Demonstration of intrathecal IgG production is employed in the diagnosis of various neurological disorders. This pathological IgG fraction in cerebrospinal fluid (CSF) can be visualized directly as oligoclonal bands by electrophoresis or isoelectric focusing or can be calculated as "excess" or "synthesized" IgG according to different formulae. A comparison of the results obtained with isoelectric focusing and with five formulae showed that even though three of the formulae discriminated well between a reference population and patients with multiple sclerosis, all five gave wrong and misleading results in the presence of blood-brain barrier damage, as defined by an abnormally raised CSF/serum albumin ratio. A mathematical and statistical evaluation of the different formulae showed only those based on covariance between CSF/serum IgG and CSF/serum albumin to be valid, and these only when values of CSF/serum albumin were normal. Among the five formulae the IgG index (equal to CSF/serum IgG:CSF/serum albumin) is unique in having a comparatively small and constant maximal relative error resulting from the variation coefficients of the IgG and albumin assays. In the case of blood-brain barrier damage, there exists currently no valid procedure to calculate intrathecally produced IgG; in such instances sensitive electrophoretic or isoelectric focusing methods demonstrating oligoclonal IgG bands are most appropriate to demonstrate intrathecal IgG production.

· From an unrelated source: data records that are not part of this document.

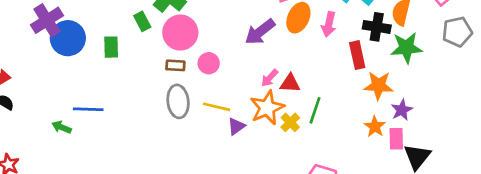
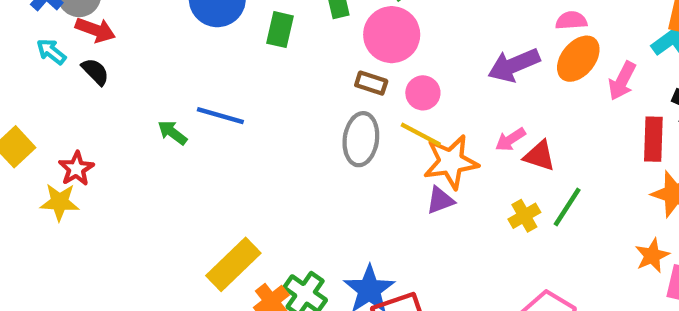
yellow line: (217, 107) -> (421, 134), moved
orange star: (267, 108) -> (451, 162), moved

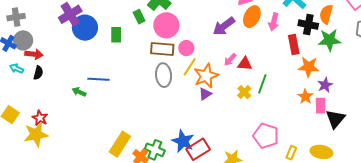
black semicircle: (95, 72) -> (38, 73), turned 72
brown rectangle: (371, 83) -> (162, 49), size x1.6
yellow line: (421, 134) -> (190, 67), turned -72
yellow star: (60, 202) -> (36, 135), size x1.4

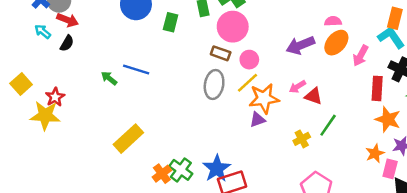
brown rectangle: (162, 49) -> (221, 53), size x0.7
yellow cross: (244, 92) -> (302, 139), moved
yellow rectangle: (120, 144) -> (128, 139), moved

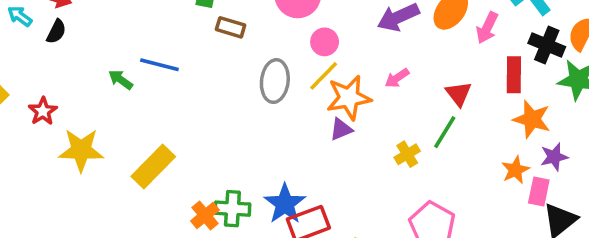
brown rectangle: (221, 53) -> (231, 27), moved
red triangle: (313, 96) -> (459, 94), moved, turned 36
yellow star: (45, 115) -> (81, 150), moved
green cross: (181, 170) -> (232, 209), turned -30

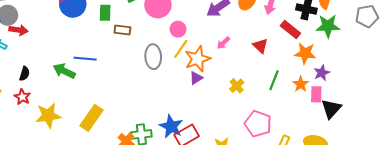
black semicircle: (56, 32) -> (24, 74), moved
red rectangle: (514, 75) -> (290, 29), turned -42
green arrow: (121, 80) -> (64, 71), size x1.5
green line: (445, 132) -> (274, 80), moved

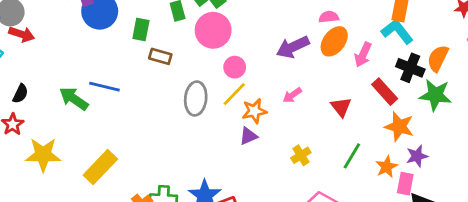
orange star: (198, 59) -> (254, 111), size x0.7

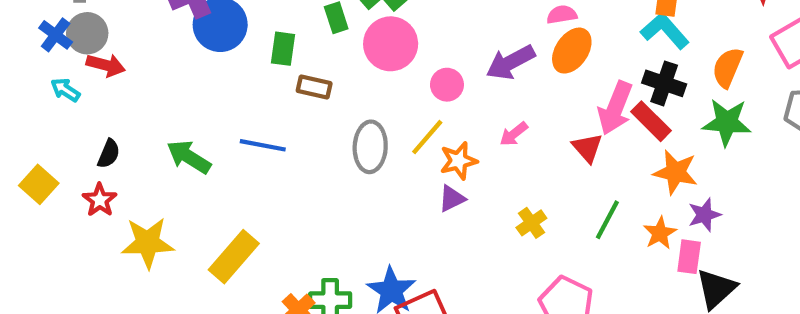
pink arrow: (363, 55) -> (615, 108), moved, size x1.4
pink circle: (235, 67) -> (447, 85), moved
black cross: (410, 68) -> (664, 83), moved
blue line: (104, 87) -> (263, 145), moved

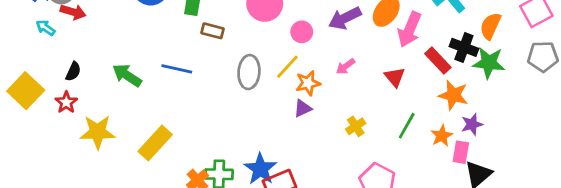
black cross: (664, 83) -> (464, 47), moved
pink arrow: (615, 108) -> (410, 29), moved
yellow square: (39, 184) -> (26, 91), size x1.4

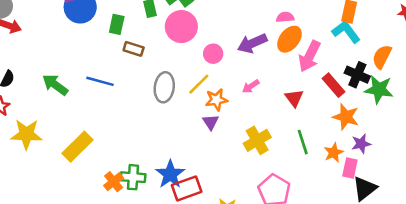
purple triangle: (303, 108) -> (211, 122), turned -42
yellow cross: (356, 126) -> (257, 140), size x1.5
green line: (407, 126) -> (303, 142), turned -50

鞘内IgG产生的检测用于多种神经系统疾病的诊断。脑脊液(CSF)中的这种病理性IgG组分可通过电泳或等电聚焦直接显示为寡克隆带,或者可根据不同公式计算为“过量”或“合成”IgG。对等电聚焦和五个公式所得结果的比较表明,尽管其中三个公式能很好地区分参考人群和多发性硬化症患者,但在存在血脑屏障损伤(由脑脊液/血清白蛋白比值异常升高定义)的情况下,所有五个公式都给出了错误且具误导性的结果。对不同公式的数学和统计学评估表明,只有基于脑脊液/血清IgG与脑脊液/血清白蛋白之间协方差的公式才有效,并且只有在脑脊液/血清白蛋白值正常时才有效。在这五个公式中,IgG指数(等于脑脊液/血清IgG:脑脊液/血清白蛋白)独特之处在于,由于IgG和白蛋白检测的变异系数,其产生的最大相对误差相对较小且恒定。在存在血脑屏障损伤的情况下,目前不存在计算鞘内产生IgG的有效方法;在这种情况下,显示寡克隆IgG带的灵敏电泳或等电聚焦方法最适合于证明鞘内IgG的产生。